From the very beginning of my joining the evaluation field, I have always been concerned about the iniquitous power dynamics where people at large have no significant role or any voice in development and evaluation. Even though the development evaluation landscape has undergone a sea-change, particularly since the adoption of the global development goals (SDGs), both in the range and nature of evaluation demand, I find there is still a long way to go in innovating approaches and techniques that could lead to better listening to the voices of people at grassroots, and decolonise evaluation. Evaluation needs to be as per the language and methods people understand. In the process I also try to understand the phrases of ‘transformation in evaluation’ and or ‘decolonisation in evaluation’; sometimes in skirmish with emerging technical scenario and processes while in field. I am sure many other scholars have similar thinking and experience and trying to think out of box.
I remember examples of such conflict which I would like to share with you. While collecting data in villages for development program evaluations, I was put in a dilemma several times if I concentrated on the standardized questionnaire. I had to fill on my computer or give time to the interviewee narrative that he/she wanted to communicate with moist eyes. The constraint of time was always there. Being a student of psychology, it appeared that at such times psychology and evaluation collided, overlapped or intersected. Many a times I was smiling with a smile on peoples’ face, or getting sad seeing their moist eyes. There was some emotional connect and I had to forget the technology and the questionnaire – perhaps the emotional intelligence won.
Lessons Learned
I was compelled to think is this the decolonisation in evaluation? I felt yes.
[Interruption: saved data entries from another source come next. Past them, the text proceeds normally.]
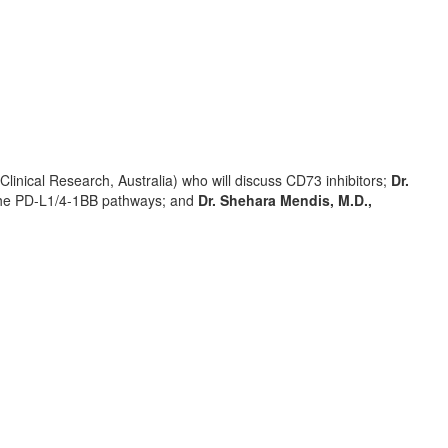
Clinical Research,
Australia
) who will discuss CD73 inhibitors;
Dr.
g the PD-L1/4-1BB pathways; and
Dr. Shehara Mendis, M.D.,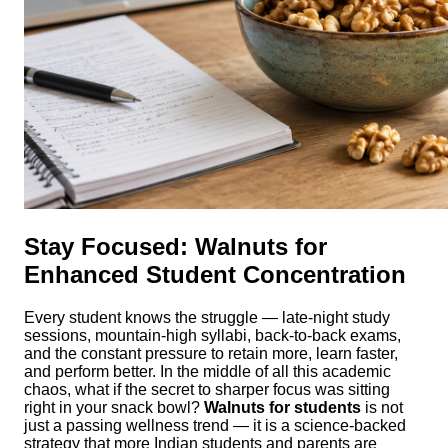
Stay Focused: Walnuts for
Enhanced Student Concentration
Every student knows the struggle — late-night study
sessions, mountain-high syllabi, back-to-back exams,
and the constant pressure to retain more, learn faster,
and perform better. In the middle of all this academic
chaos, what if the secret to sharper focus was sitting
right in your snack bowl?
Walnuts for students
is not
just a passing wellness trend — it is a science-backed
strategy that more Indian students and parents are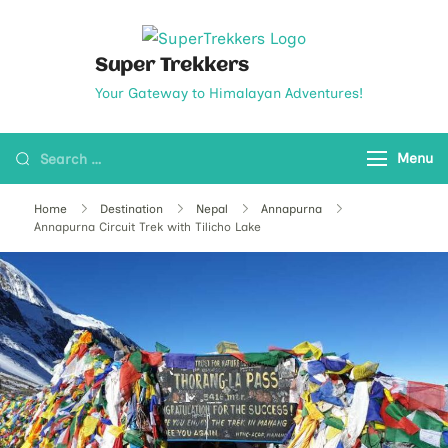
Super Trekkers
Your Gateway to Himalayan Adventures!
Menu
Home
Destination
Nepal
Annapurna
Annapurna Circuit Trek with Tilicho Lake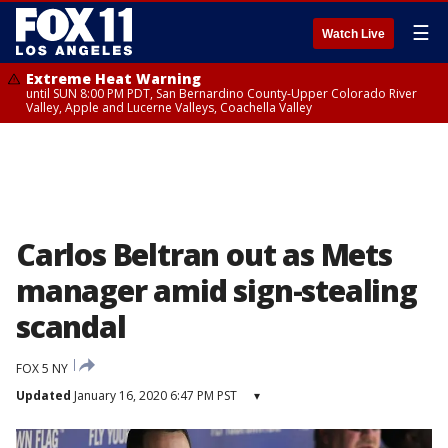
☰
Watch Live
Extreme Heat Warning
until SUN 8:00 PM PDT, San Bernardino County-Upper Colorado River
Valley, Apple and Lucerne Valleys, Coachella Valley
Carlos Beltran out as Mets
manager amid sign-stealing
scandal
FOX 5 NY
Updated
January 16, 2020 6:47 PM PST
▾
The way things are progressing, I visualize that in years to come the concept of evidence-based decision-making will permeate all developmental processes with evaluations helping in unearthing evidence of transformations taking place in the economic and social fabric of the society. With practical experiments and learning I am sure it would lead to co-liberation. The development process for sure will be viewed not in terms of small incremental steps, but leading to a positive transformation of society in different fields as identified by the SDGs with ‘all together’ even with those who do not understand the ABC of evaluation the way we think we do.
It has been my endeavour over the past few years to contribute in spreading evaluation culture, making evaluation practice more inclusive, and to work out capacity building responses to the ongoing transformational changes with establishing a connect between emotional intelligence and evaluation in spite of the fact that technology in big way is trying to challenge. ECOI, the VOPE through which now I work, operates with the mission to promote demand for and strengthen theory, practice and utilization through knowledge sharing and capacity building involving members, partners and diverse networks following quality standards involving new actors and innovative participatory methods in tune with localised intelligence. Today, many young and emerging evaluators in India believe in these participatory methods and experiment with a variety of approaches with excellent results.
I think that if we want to accelerate the process of decolonisation in evaluation, we need to establish a link between ‘emotional intelligence and decolonisation in evaluation’. Decolonisation needs a human touch- a step to expedite power sharing.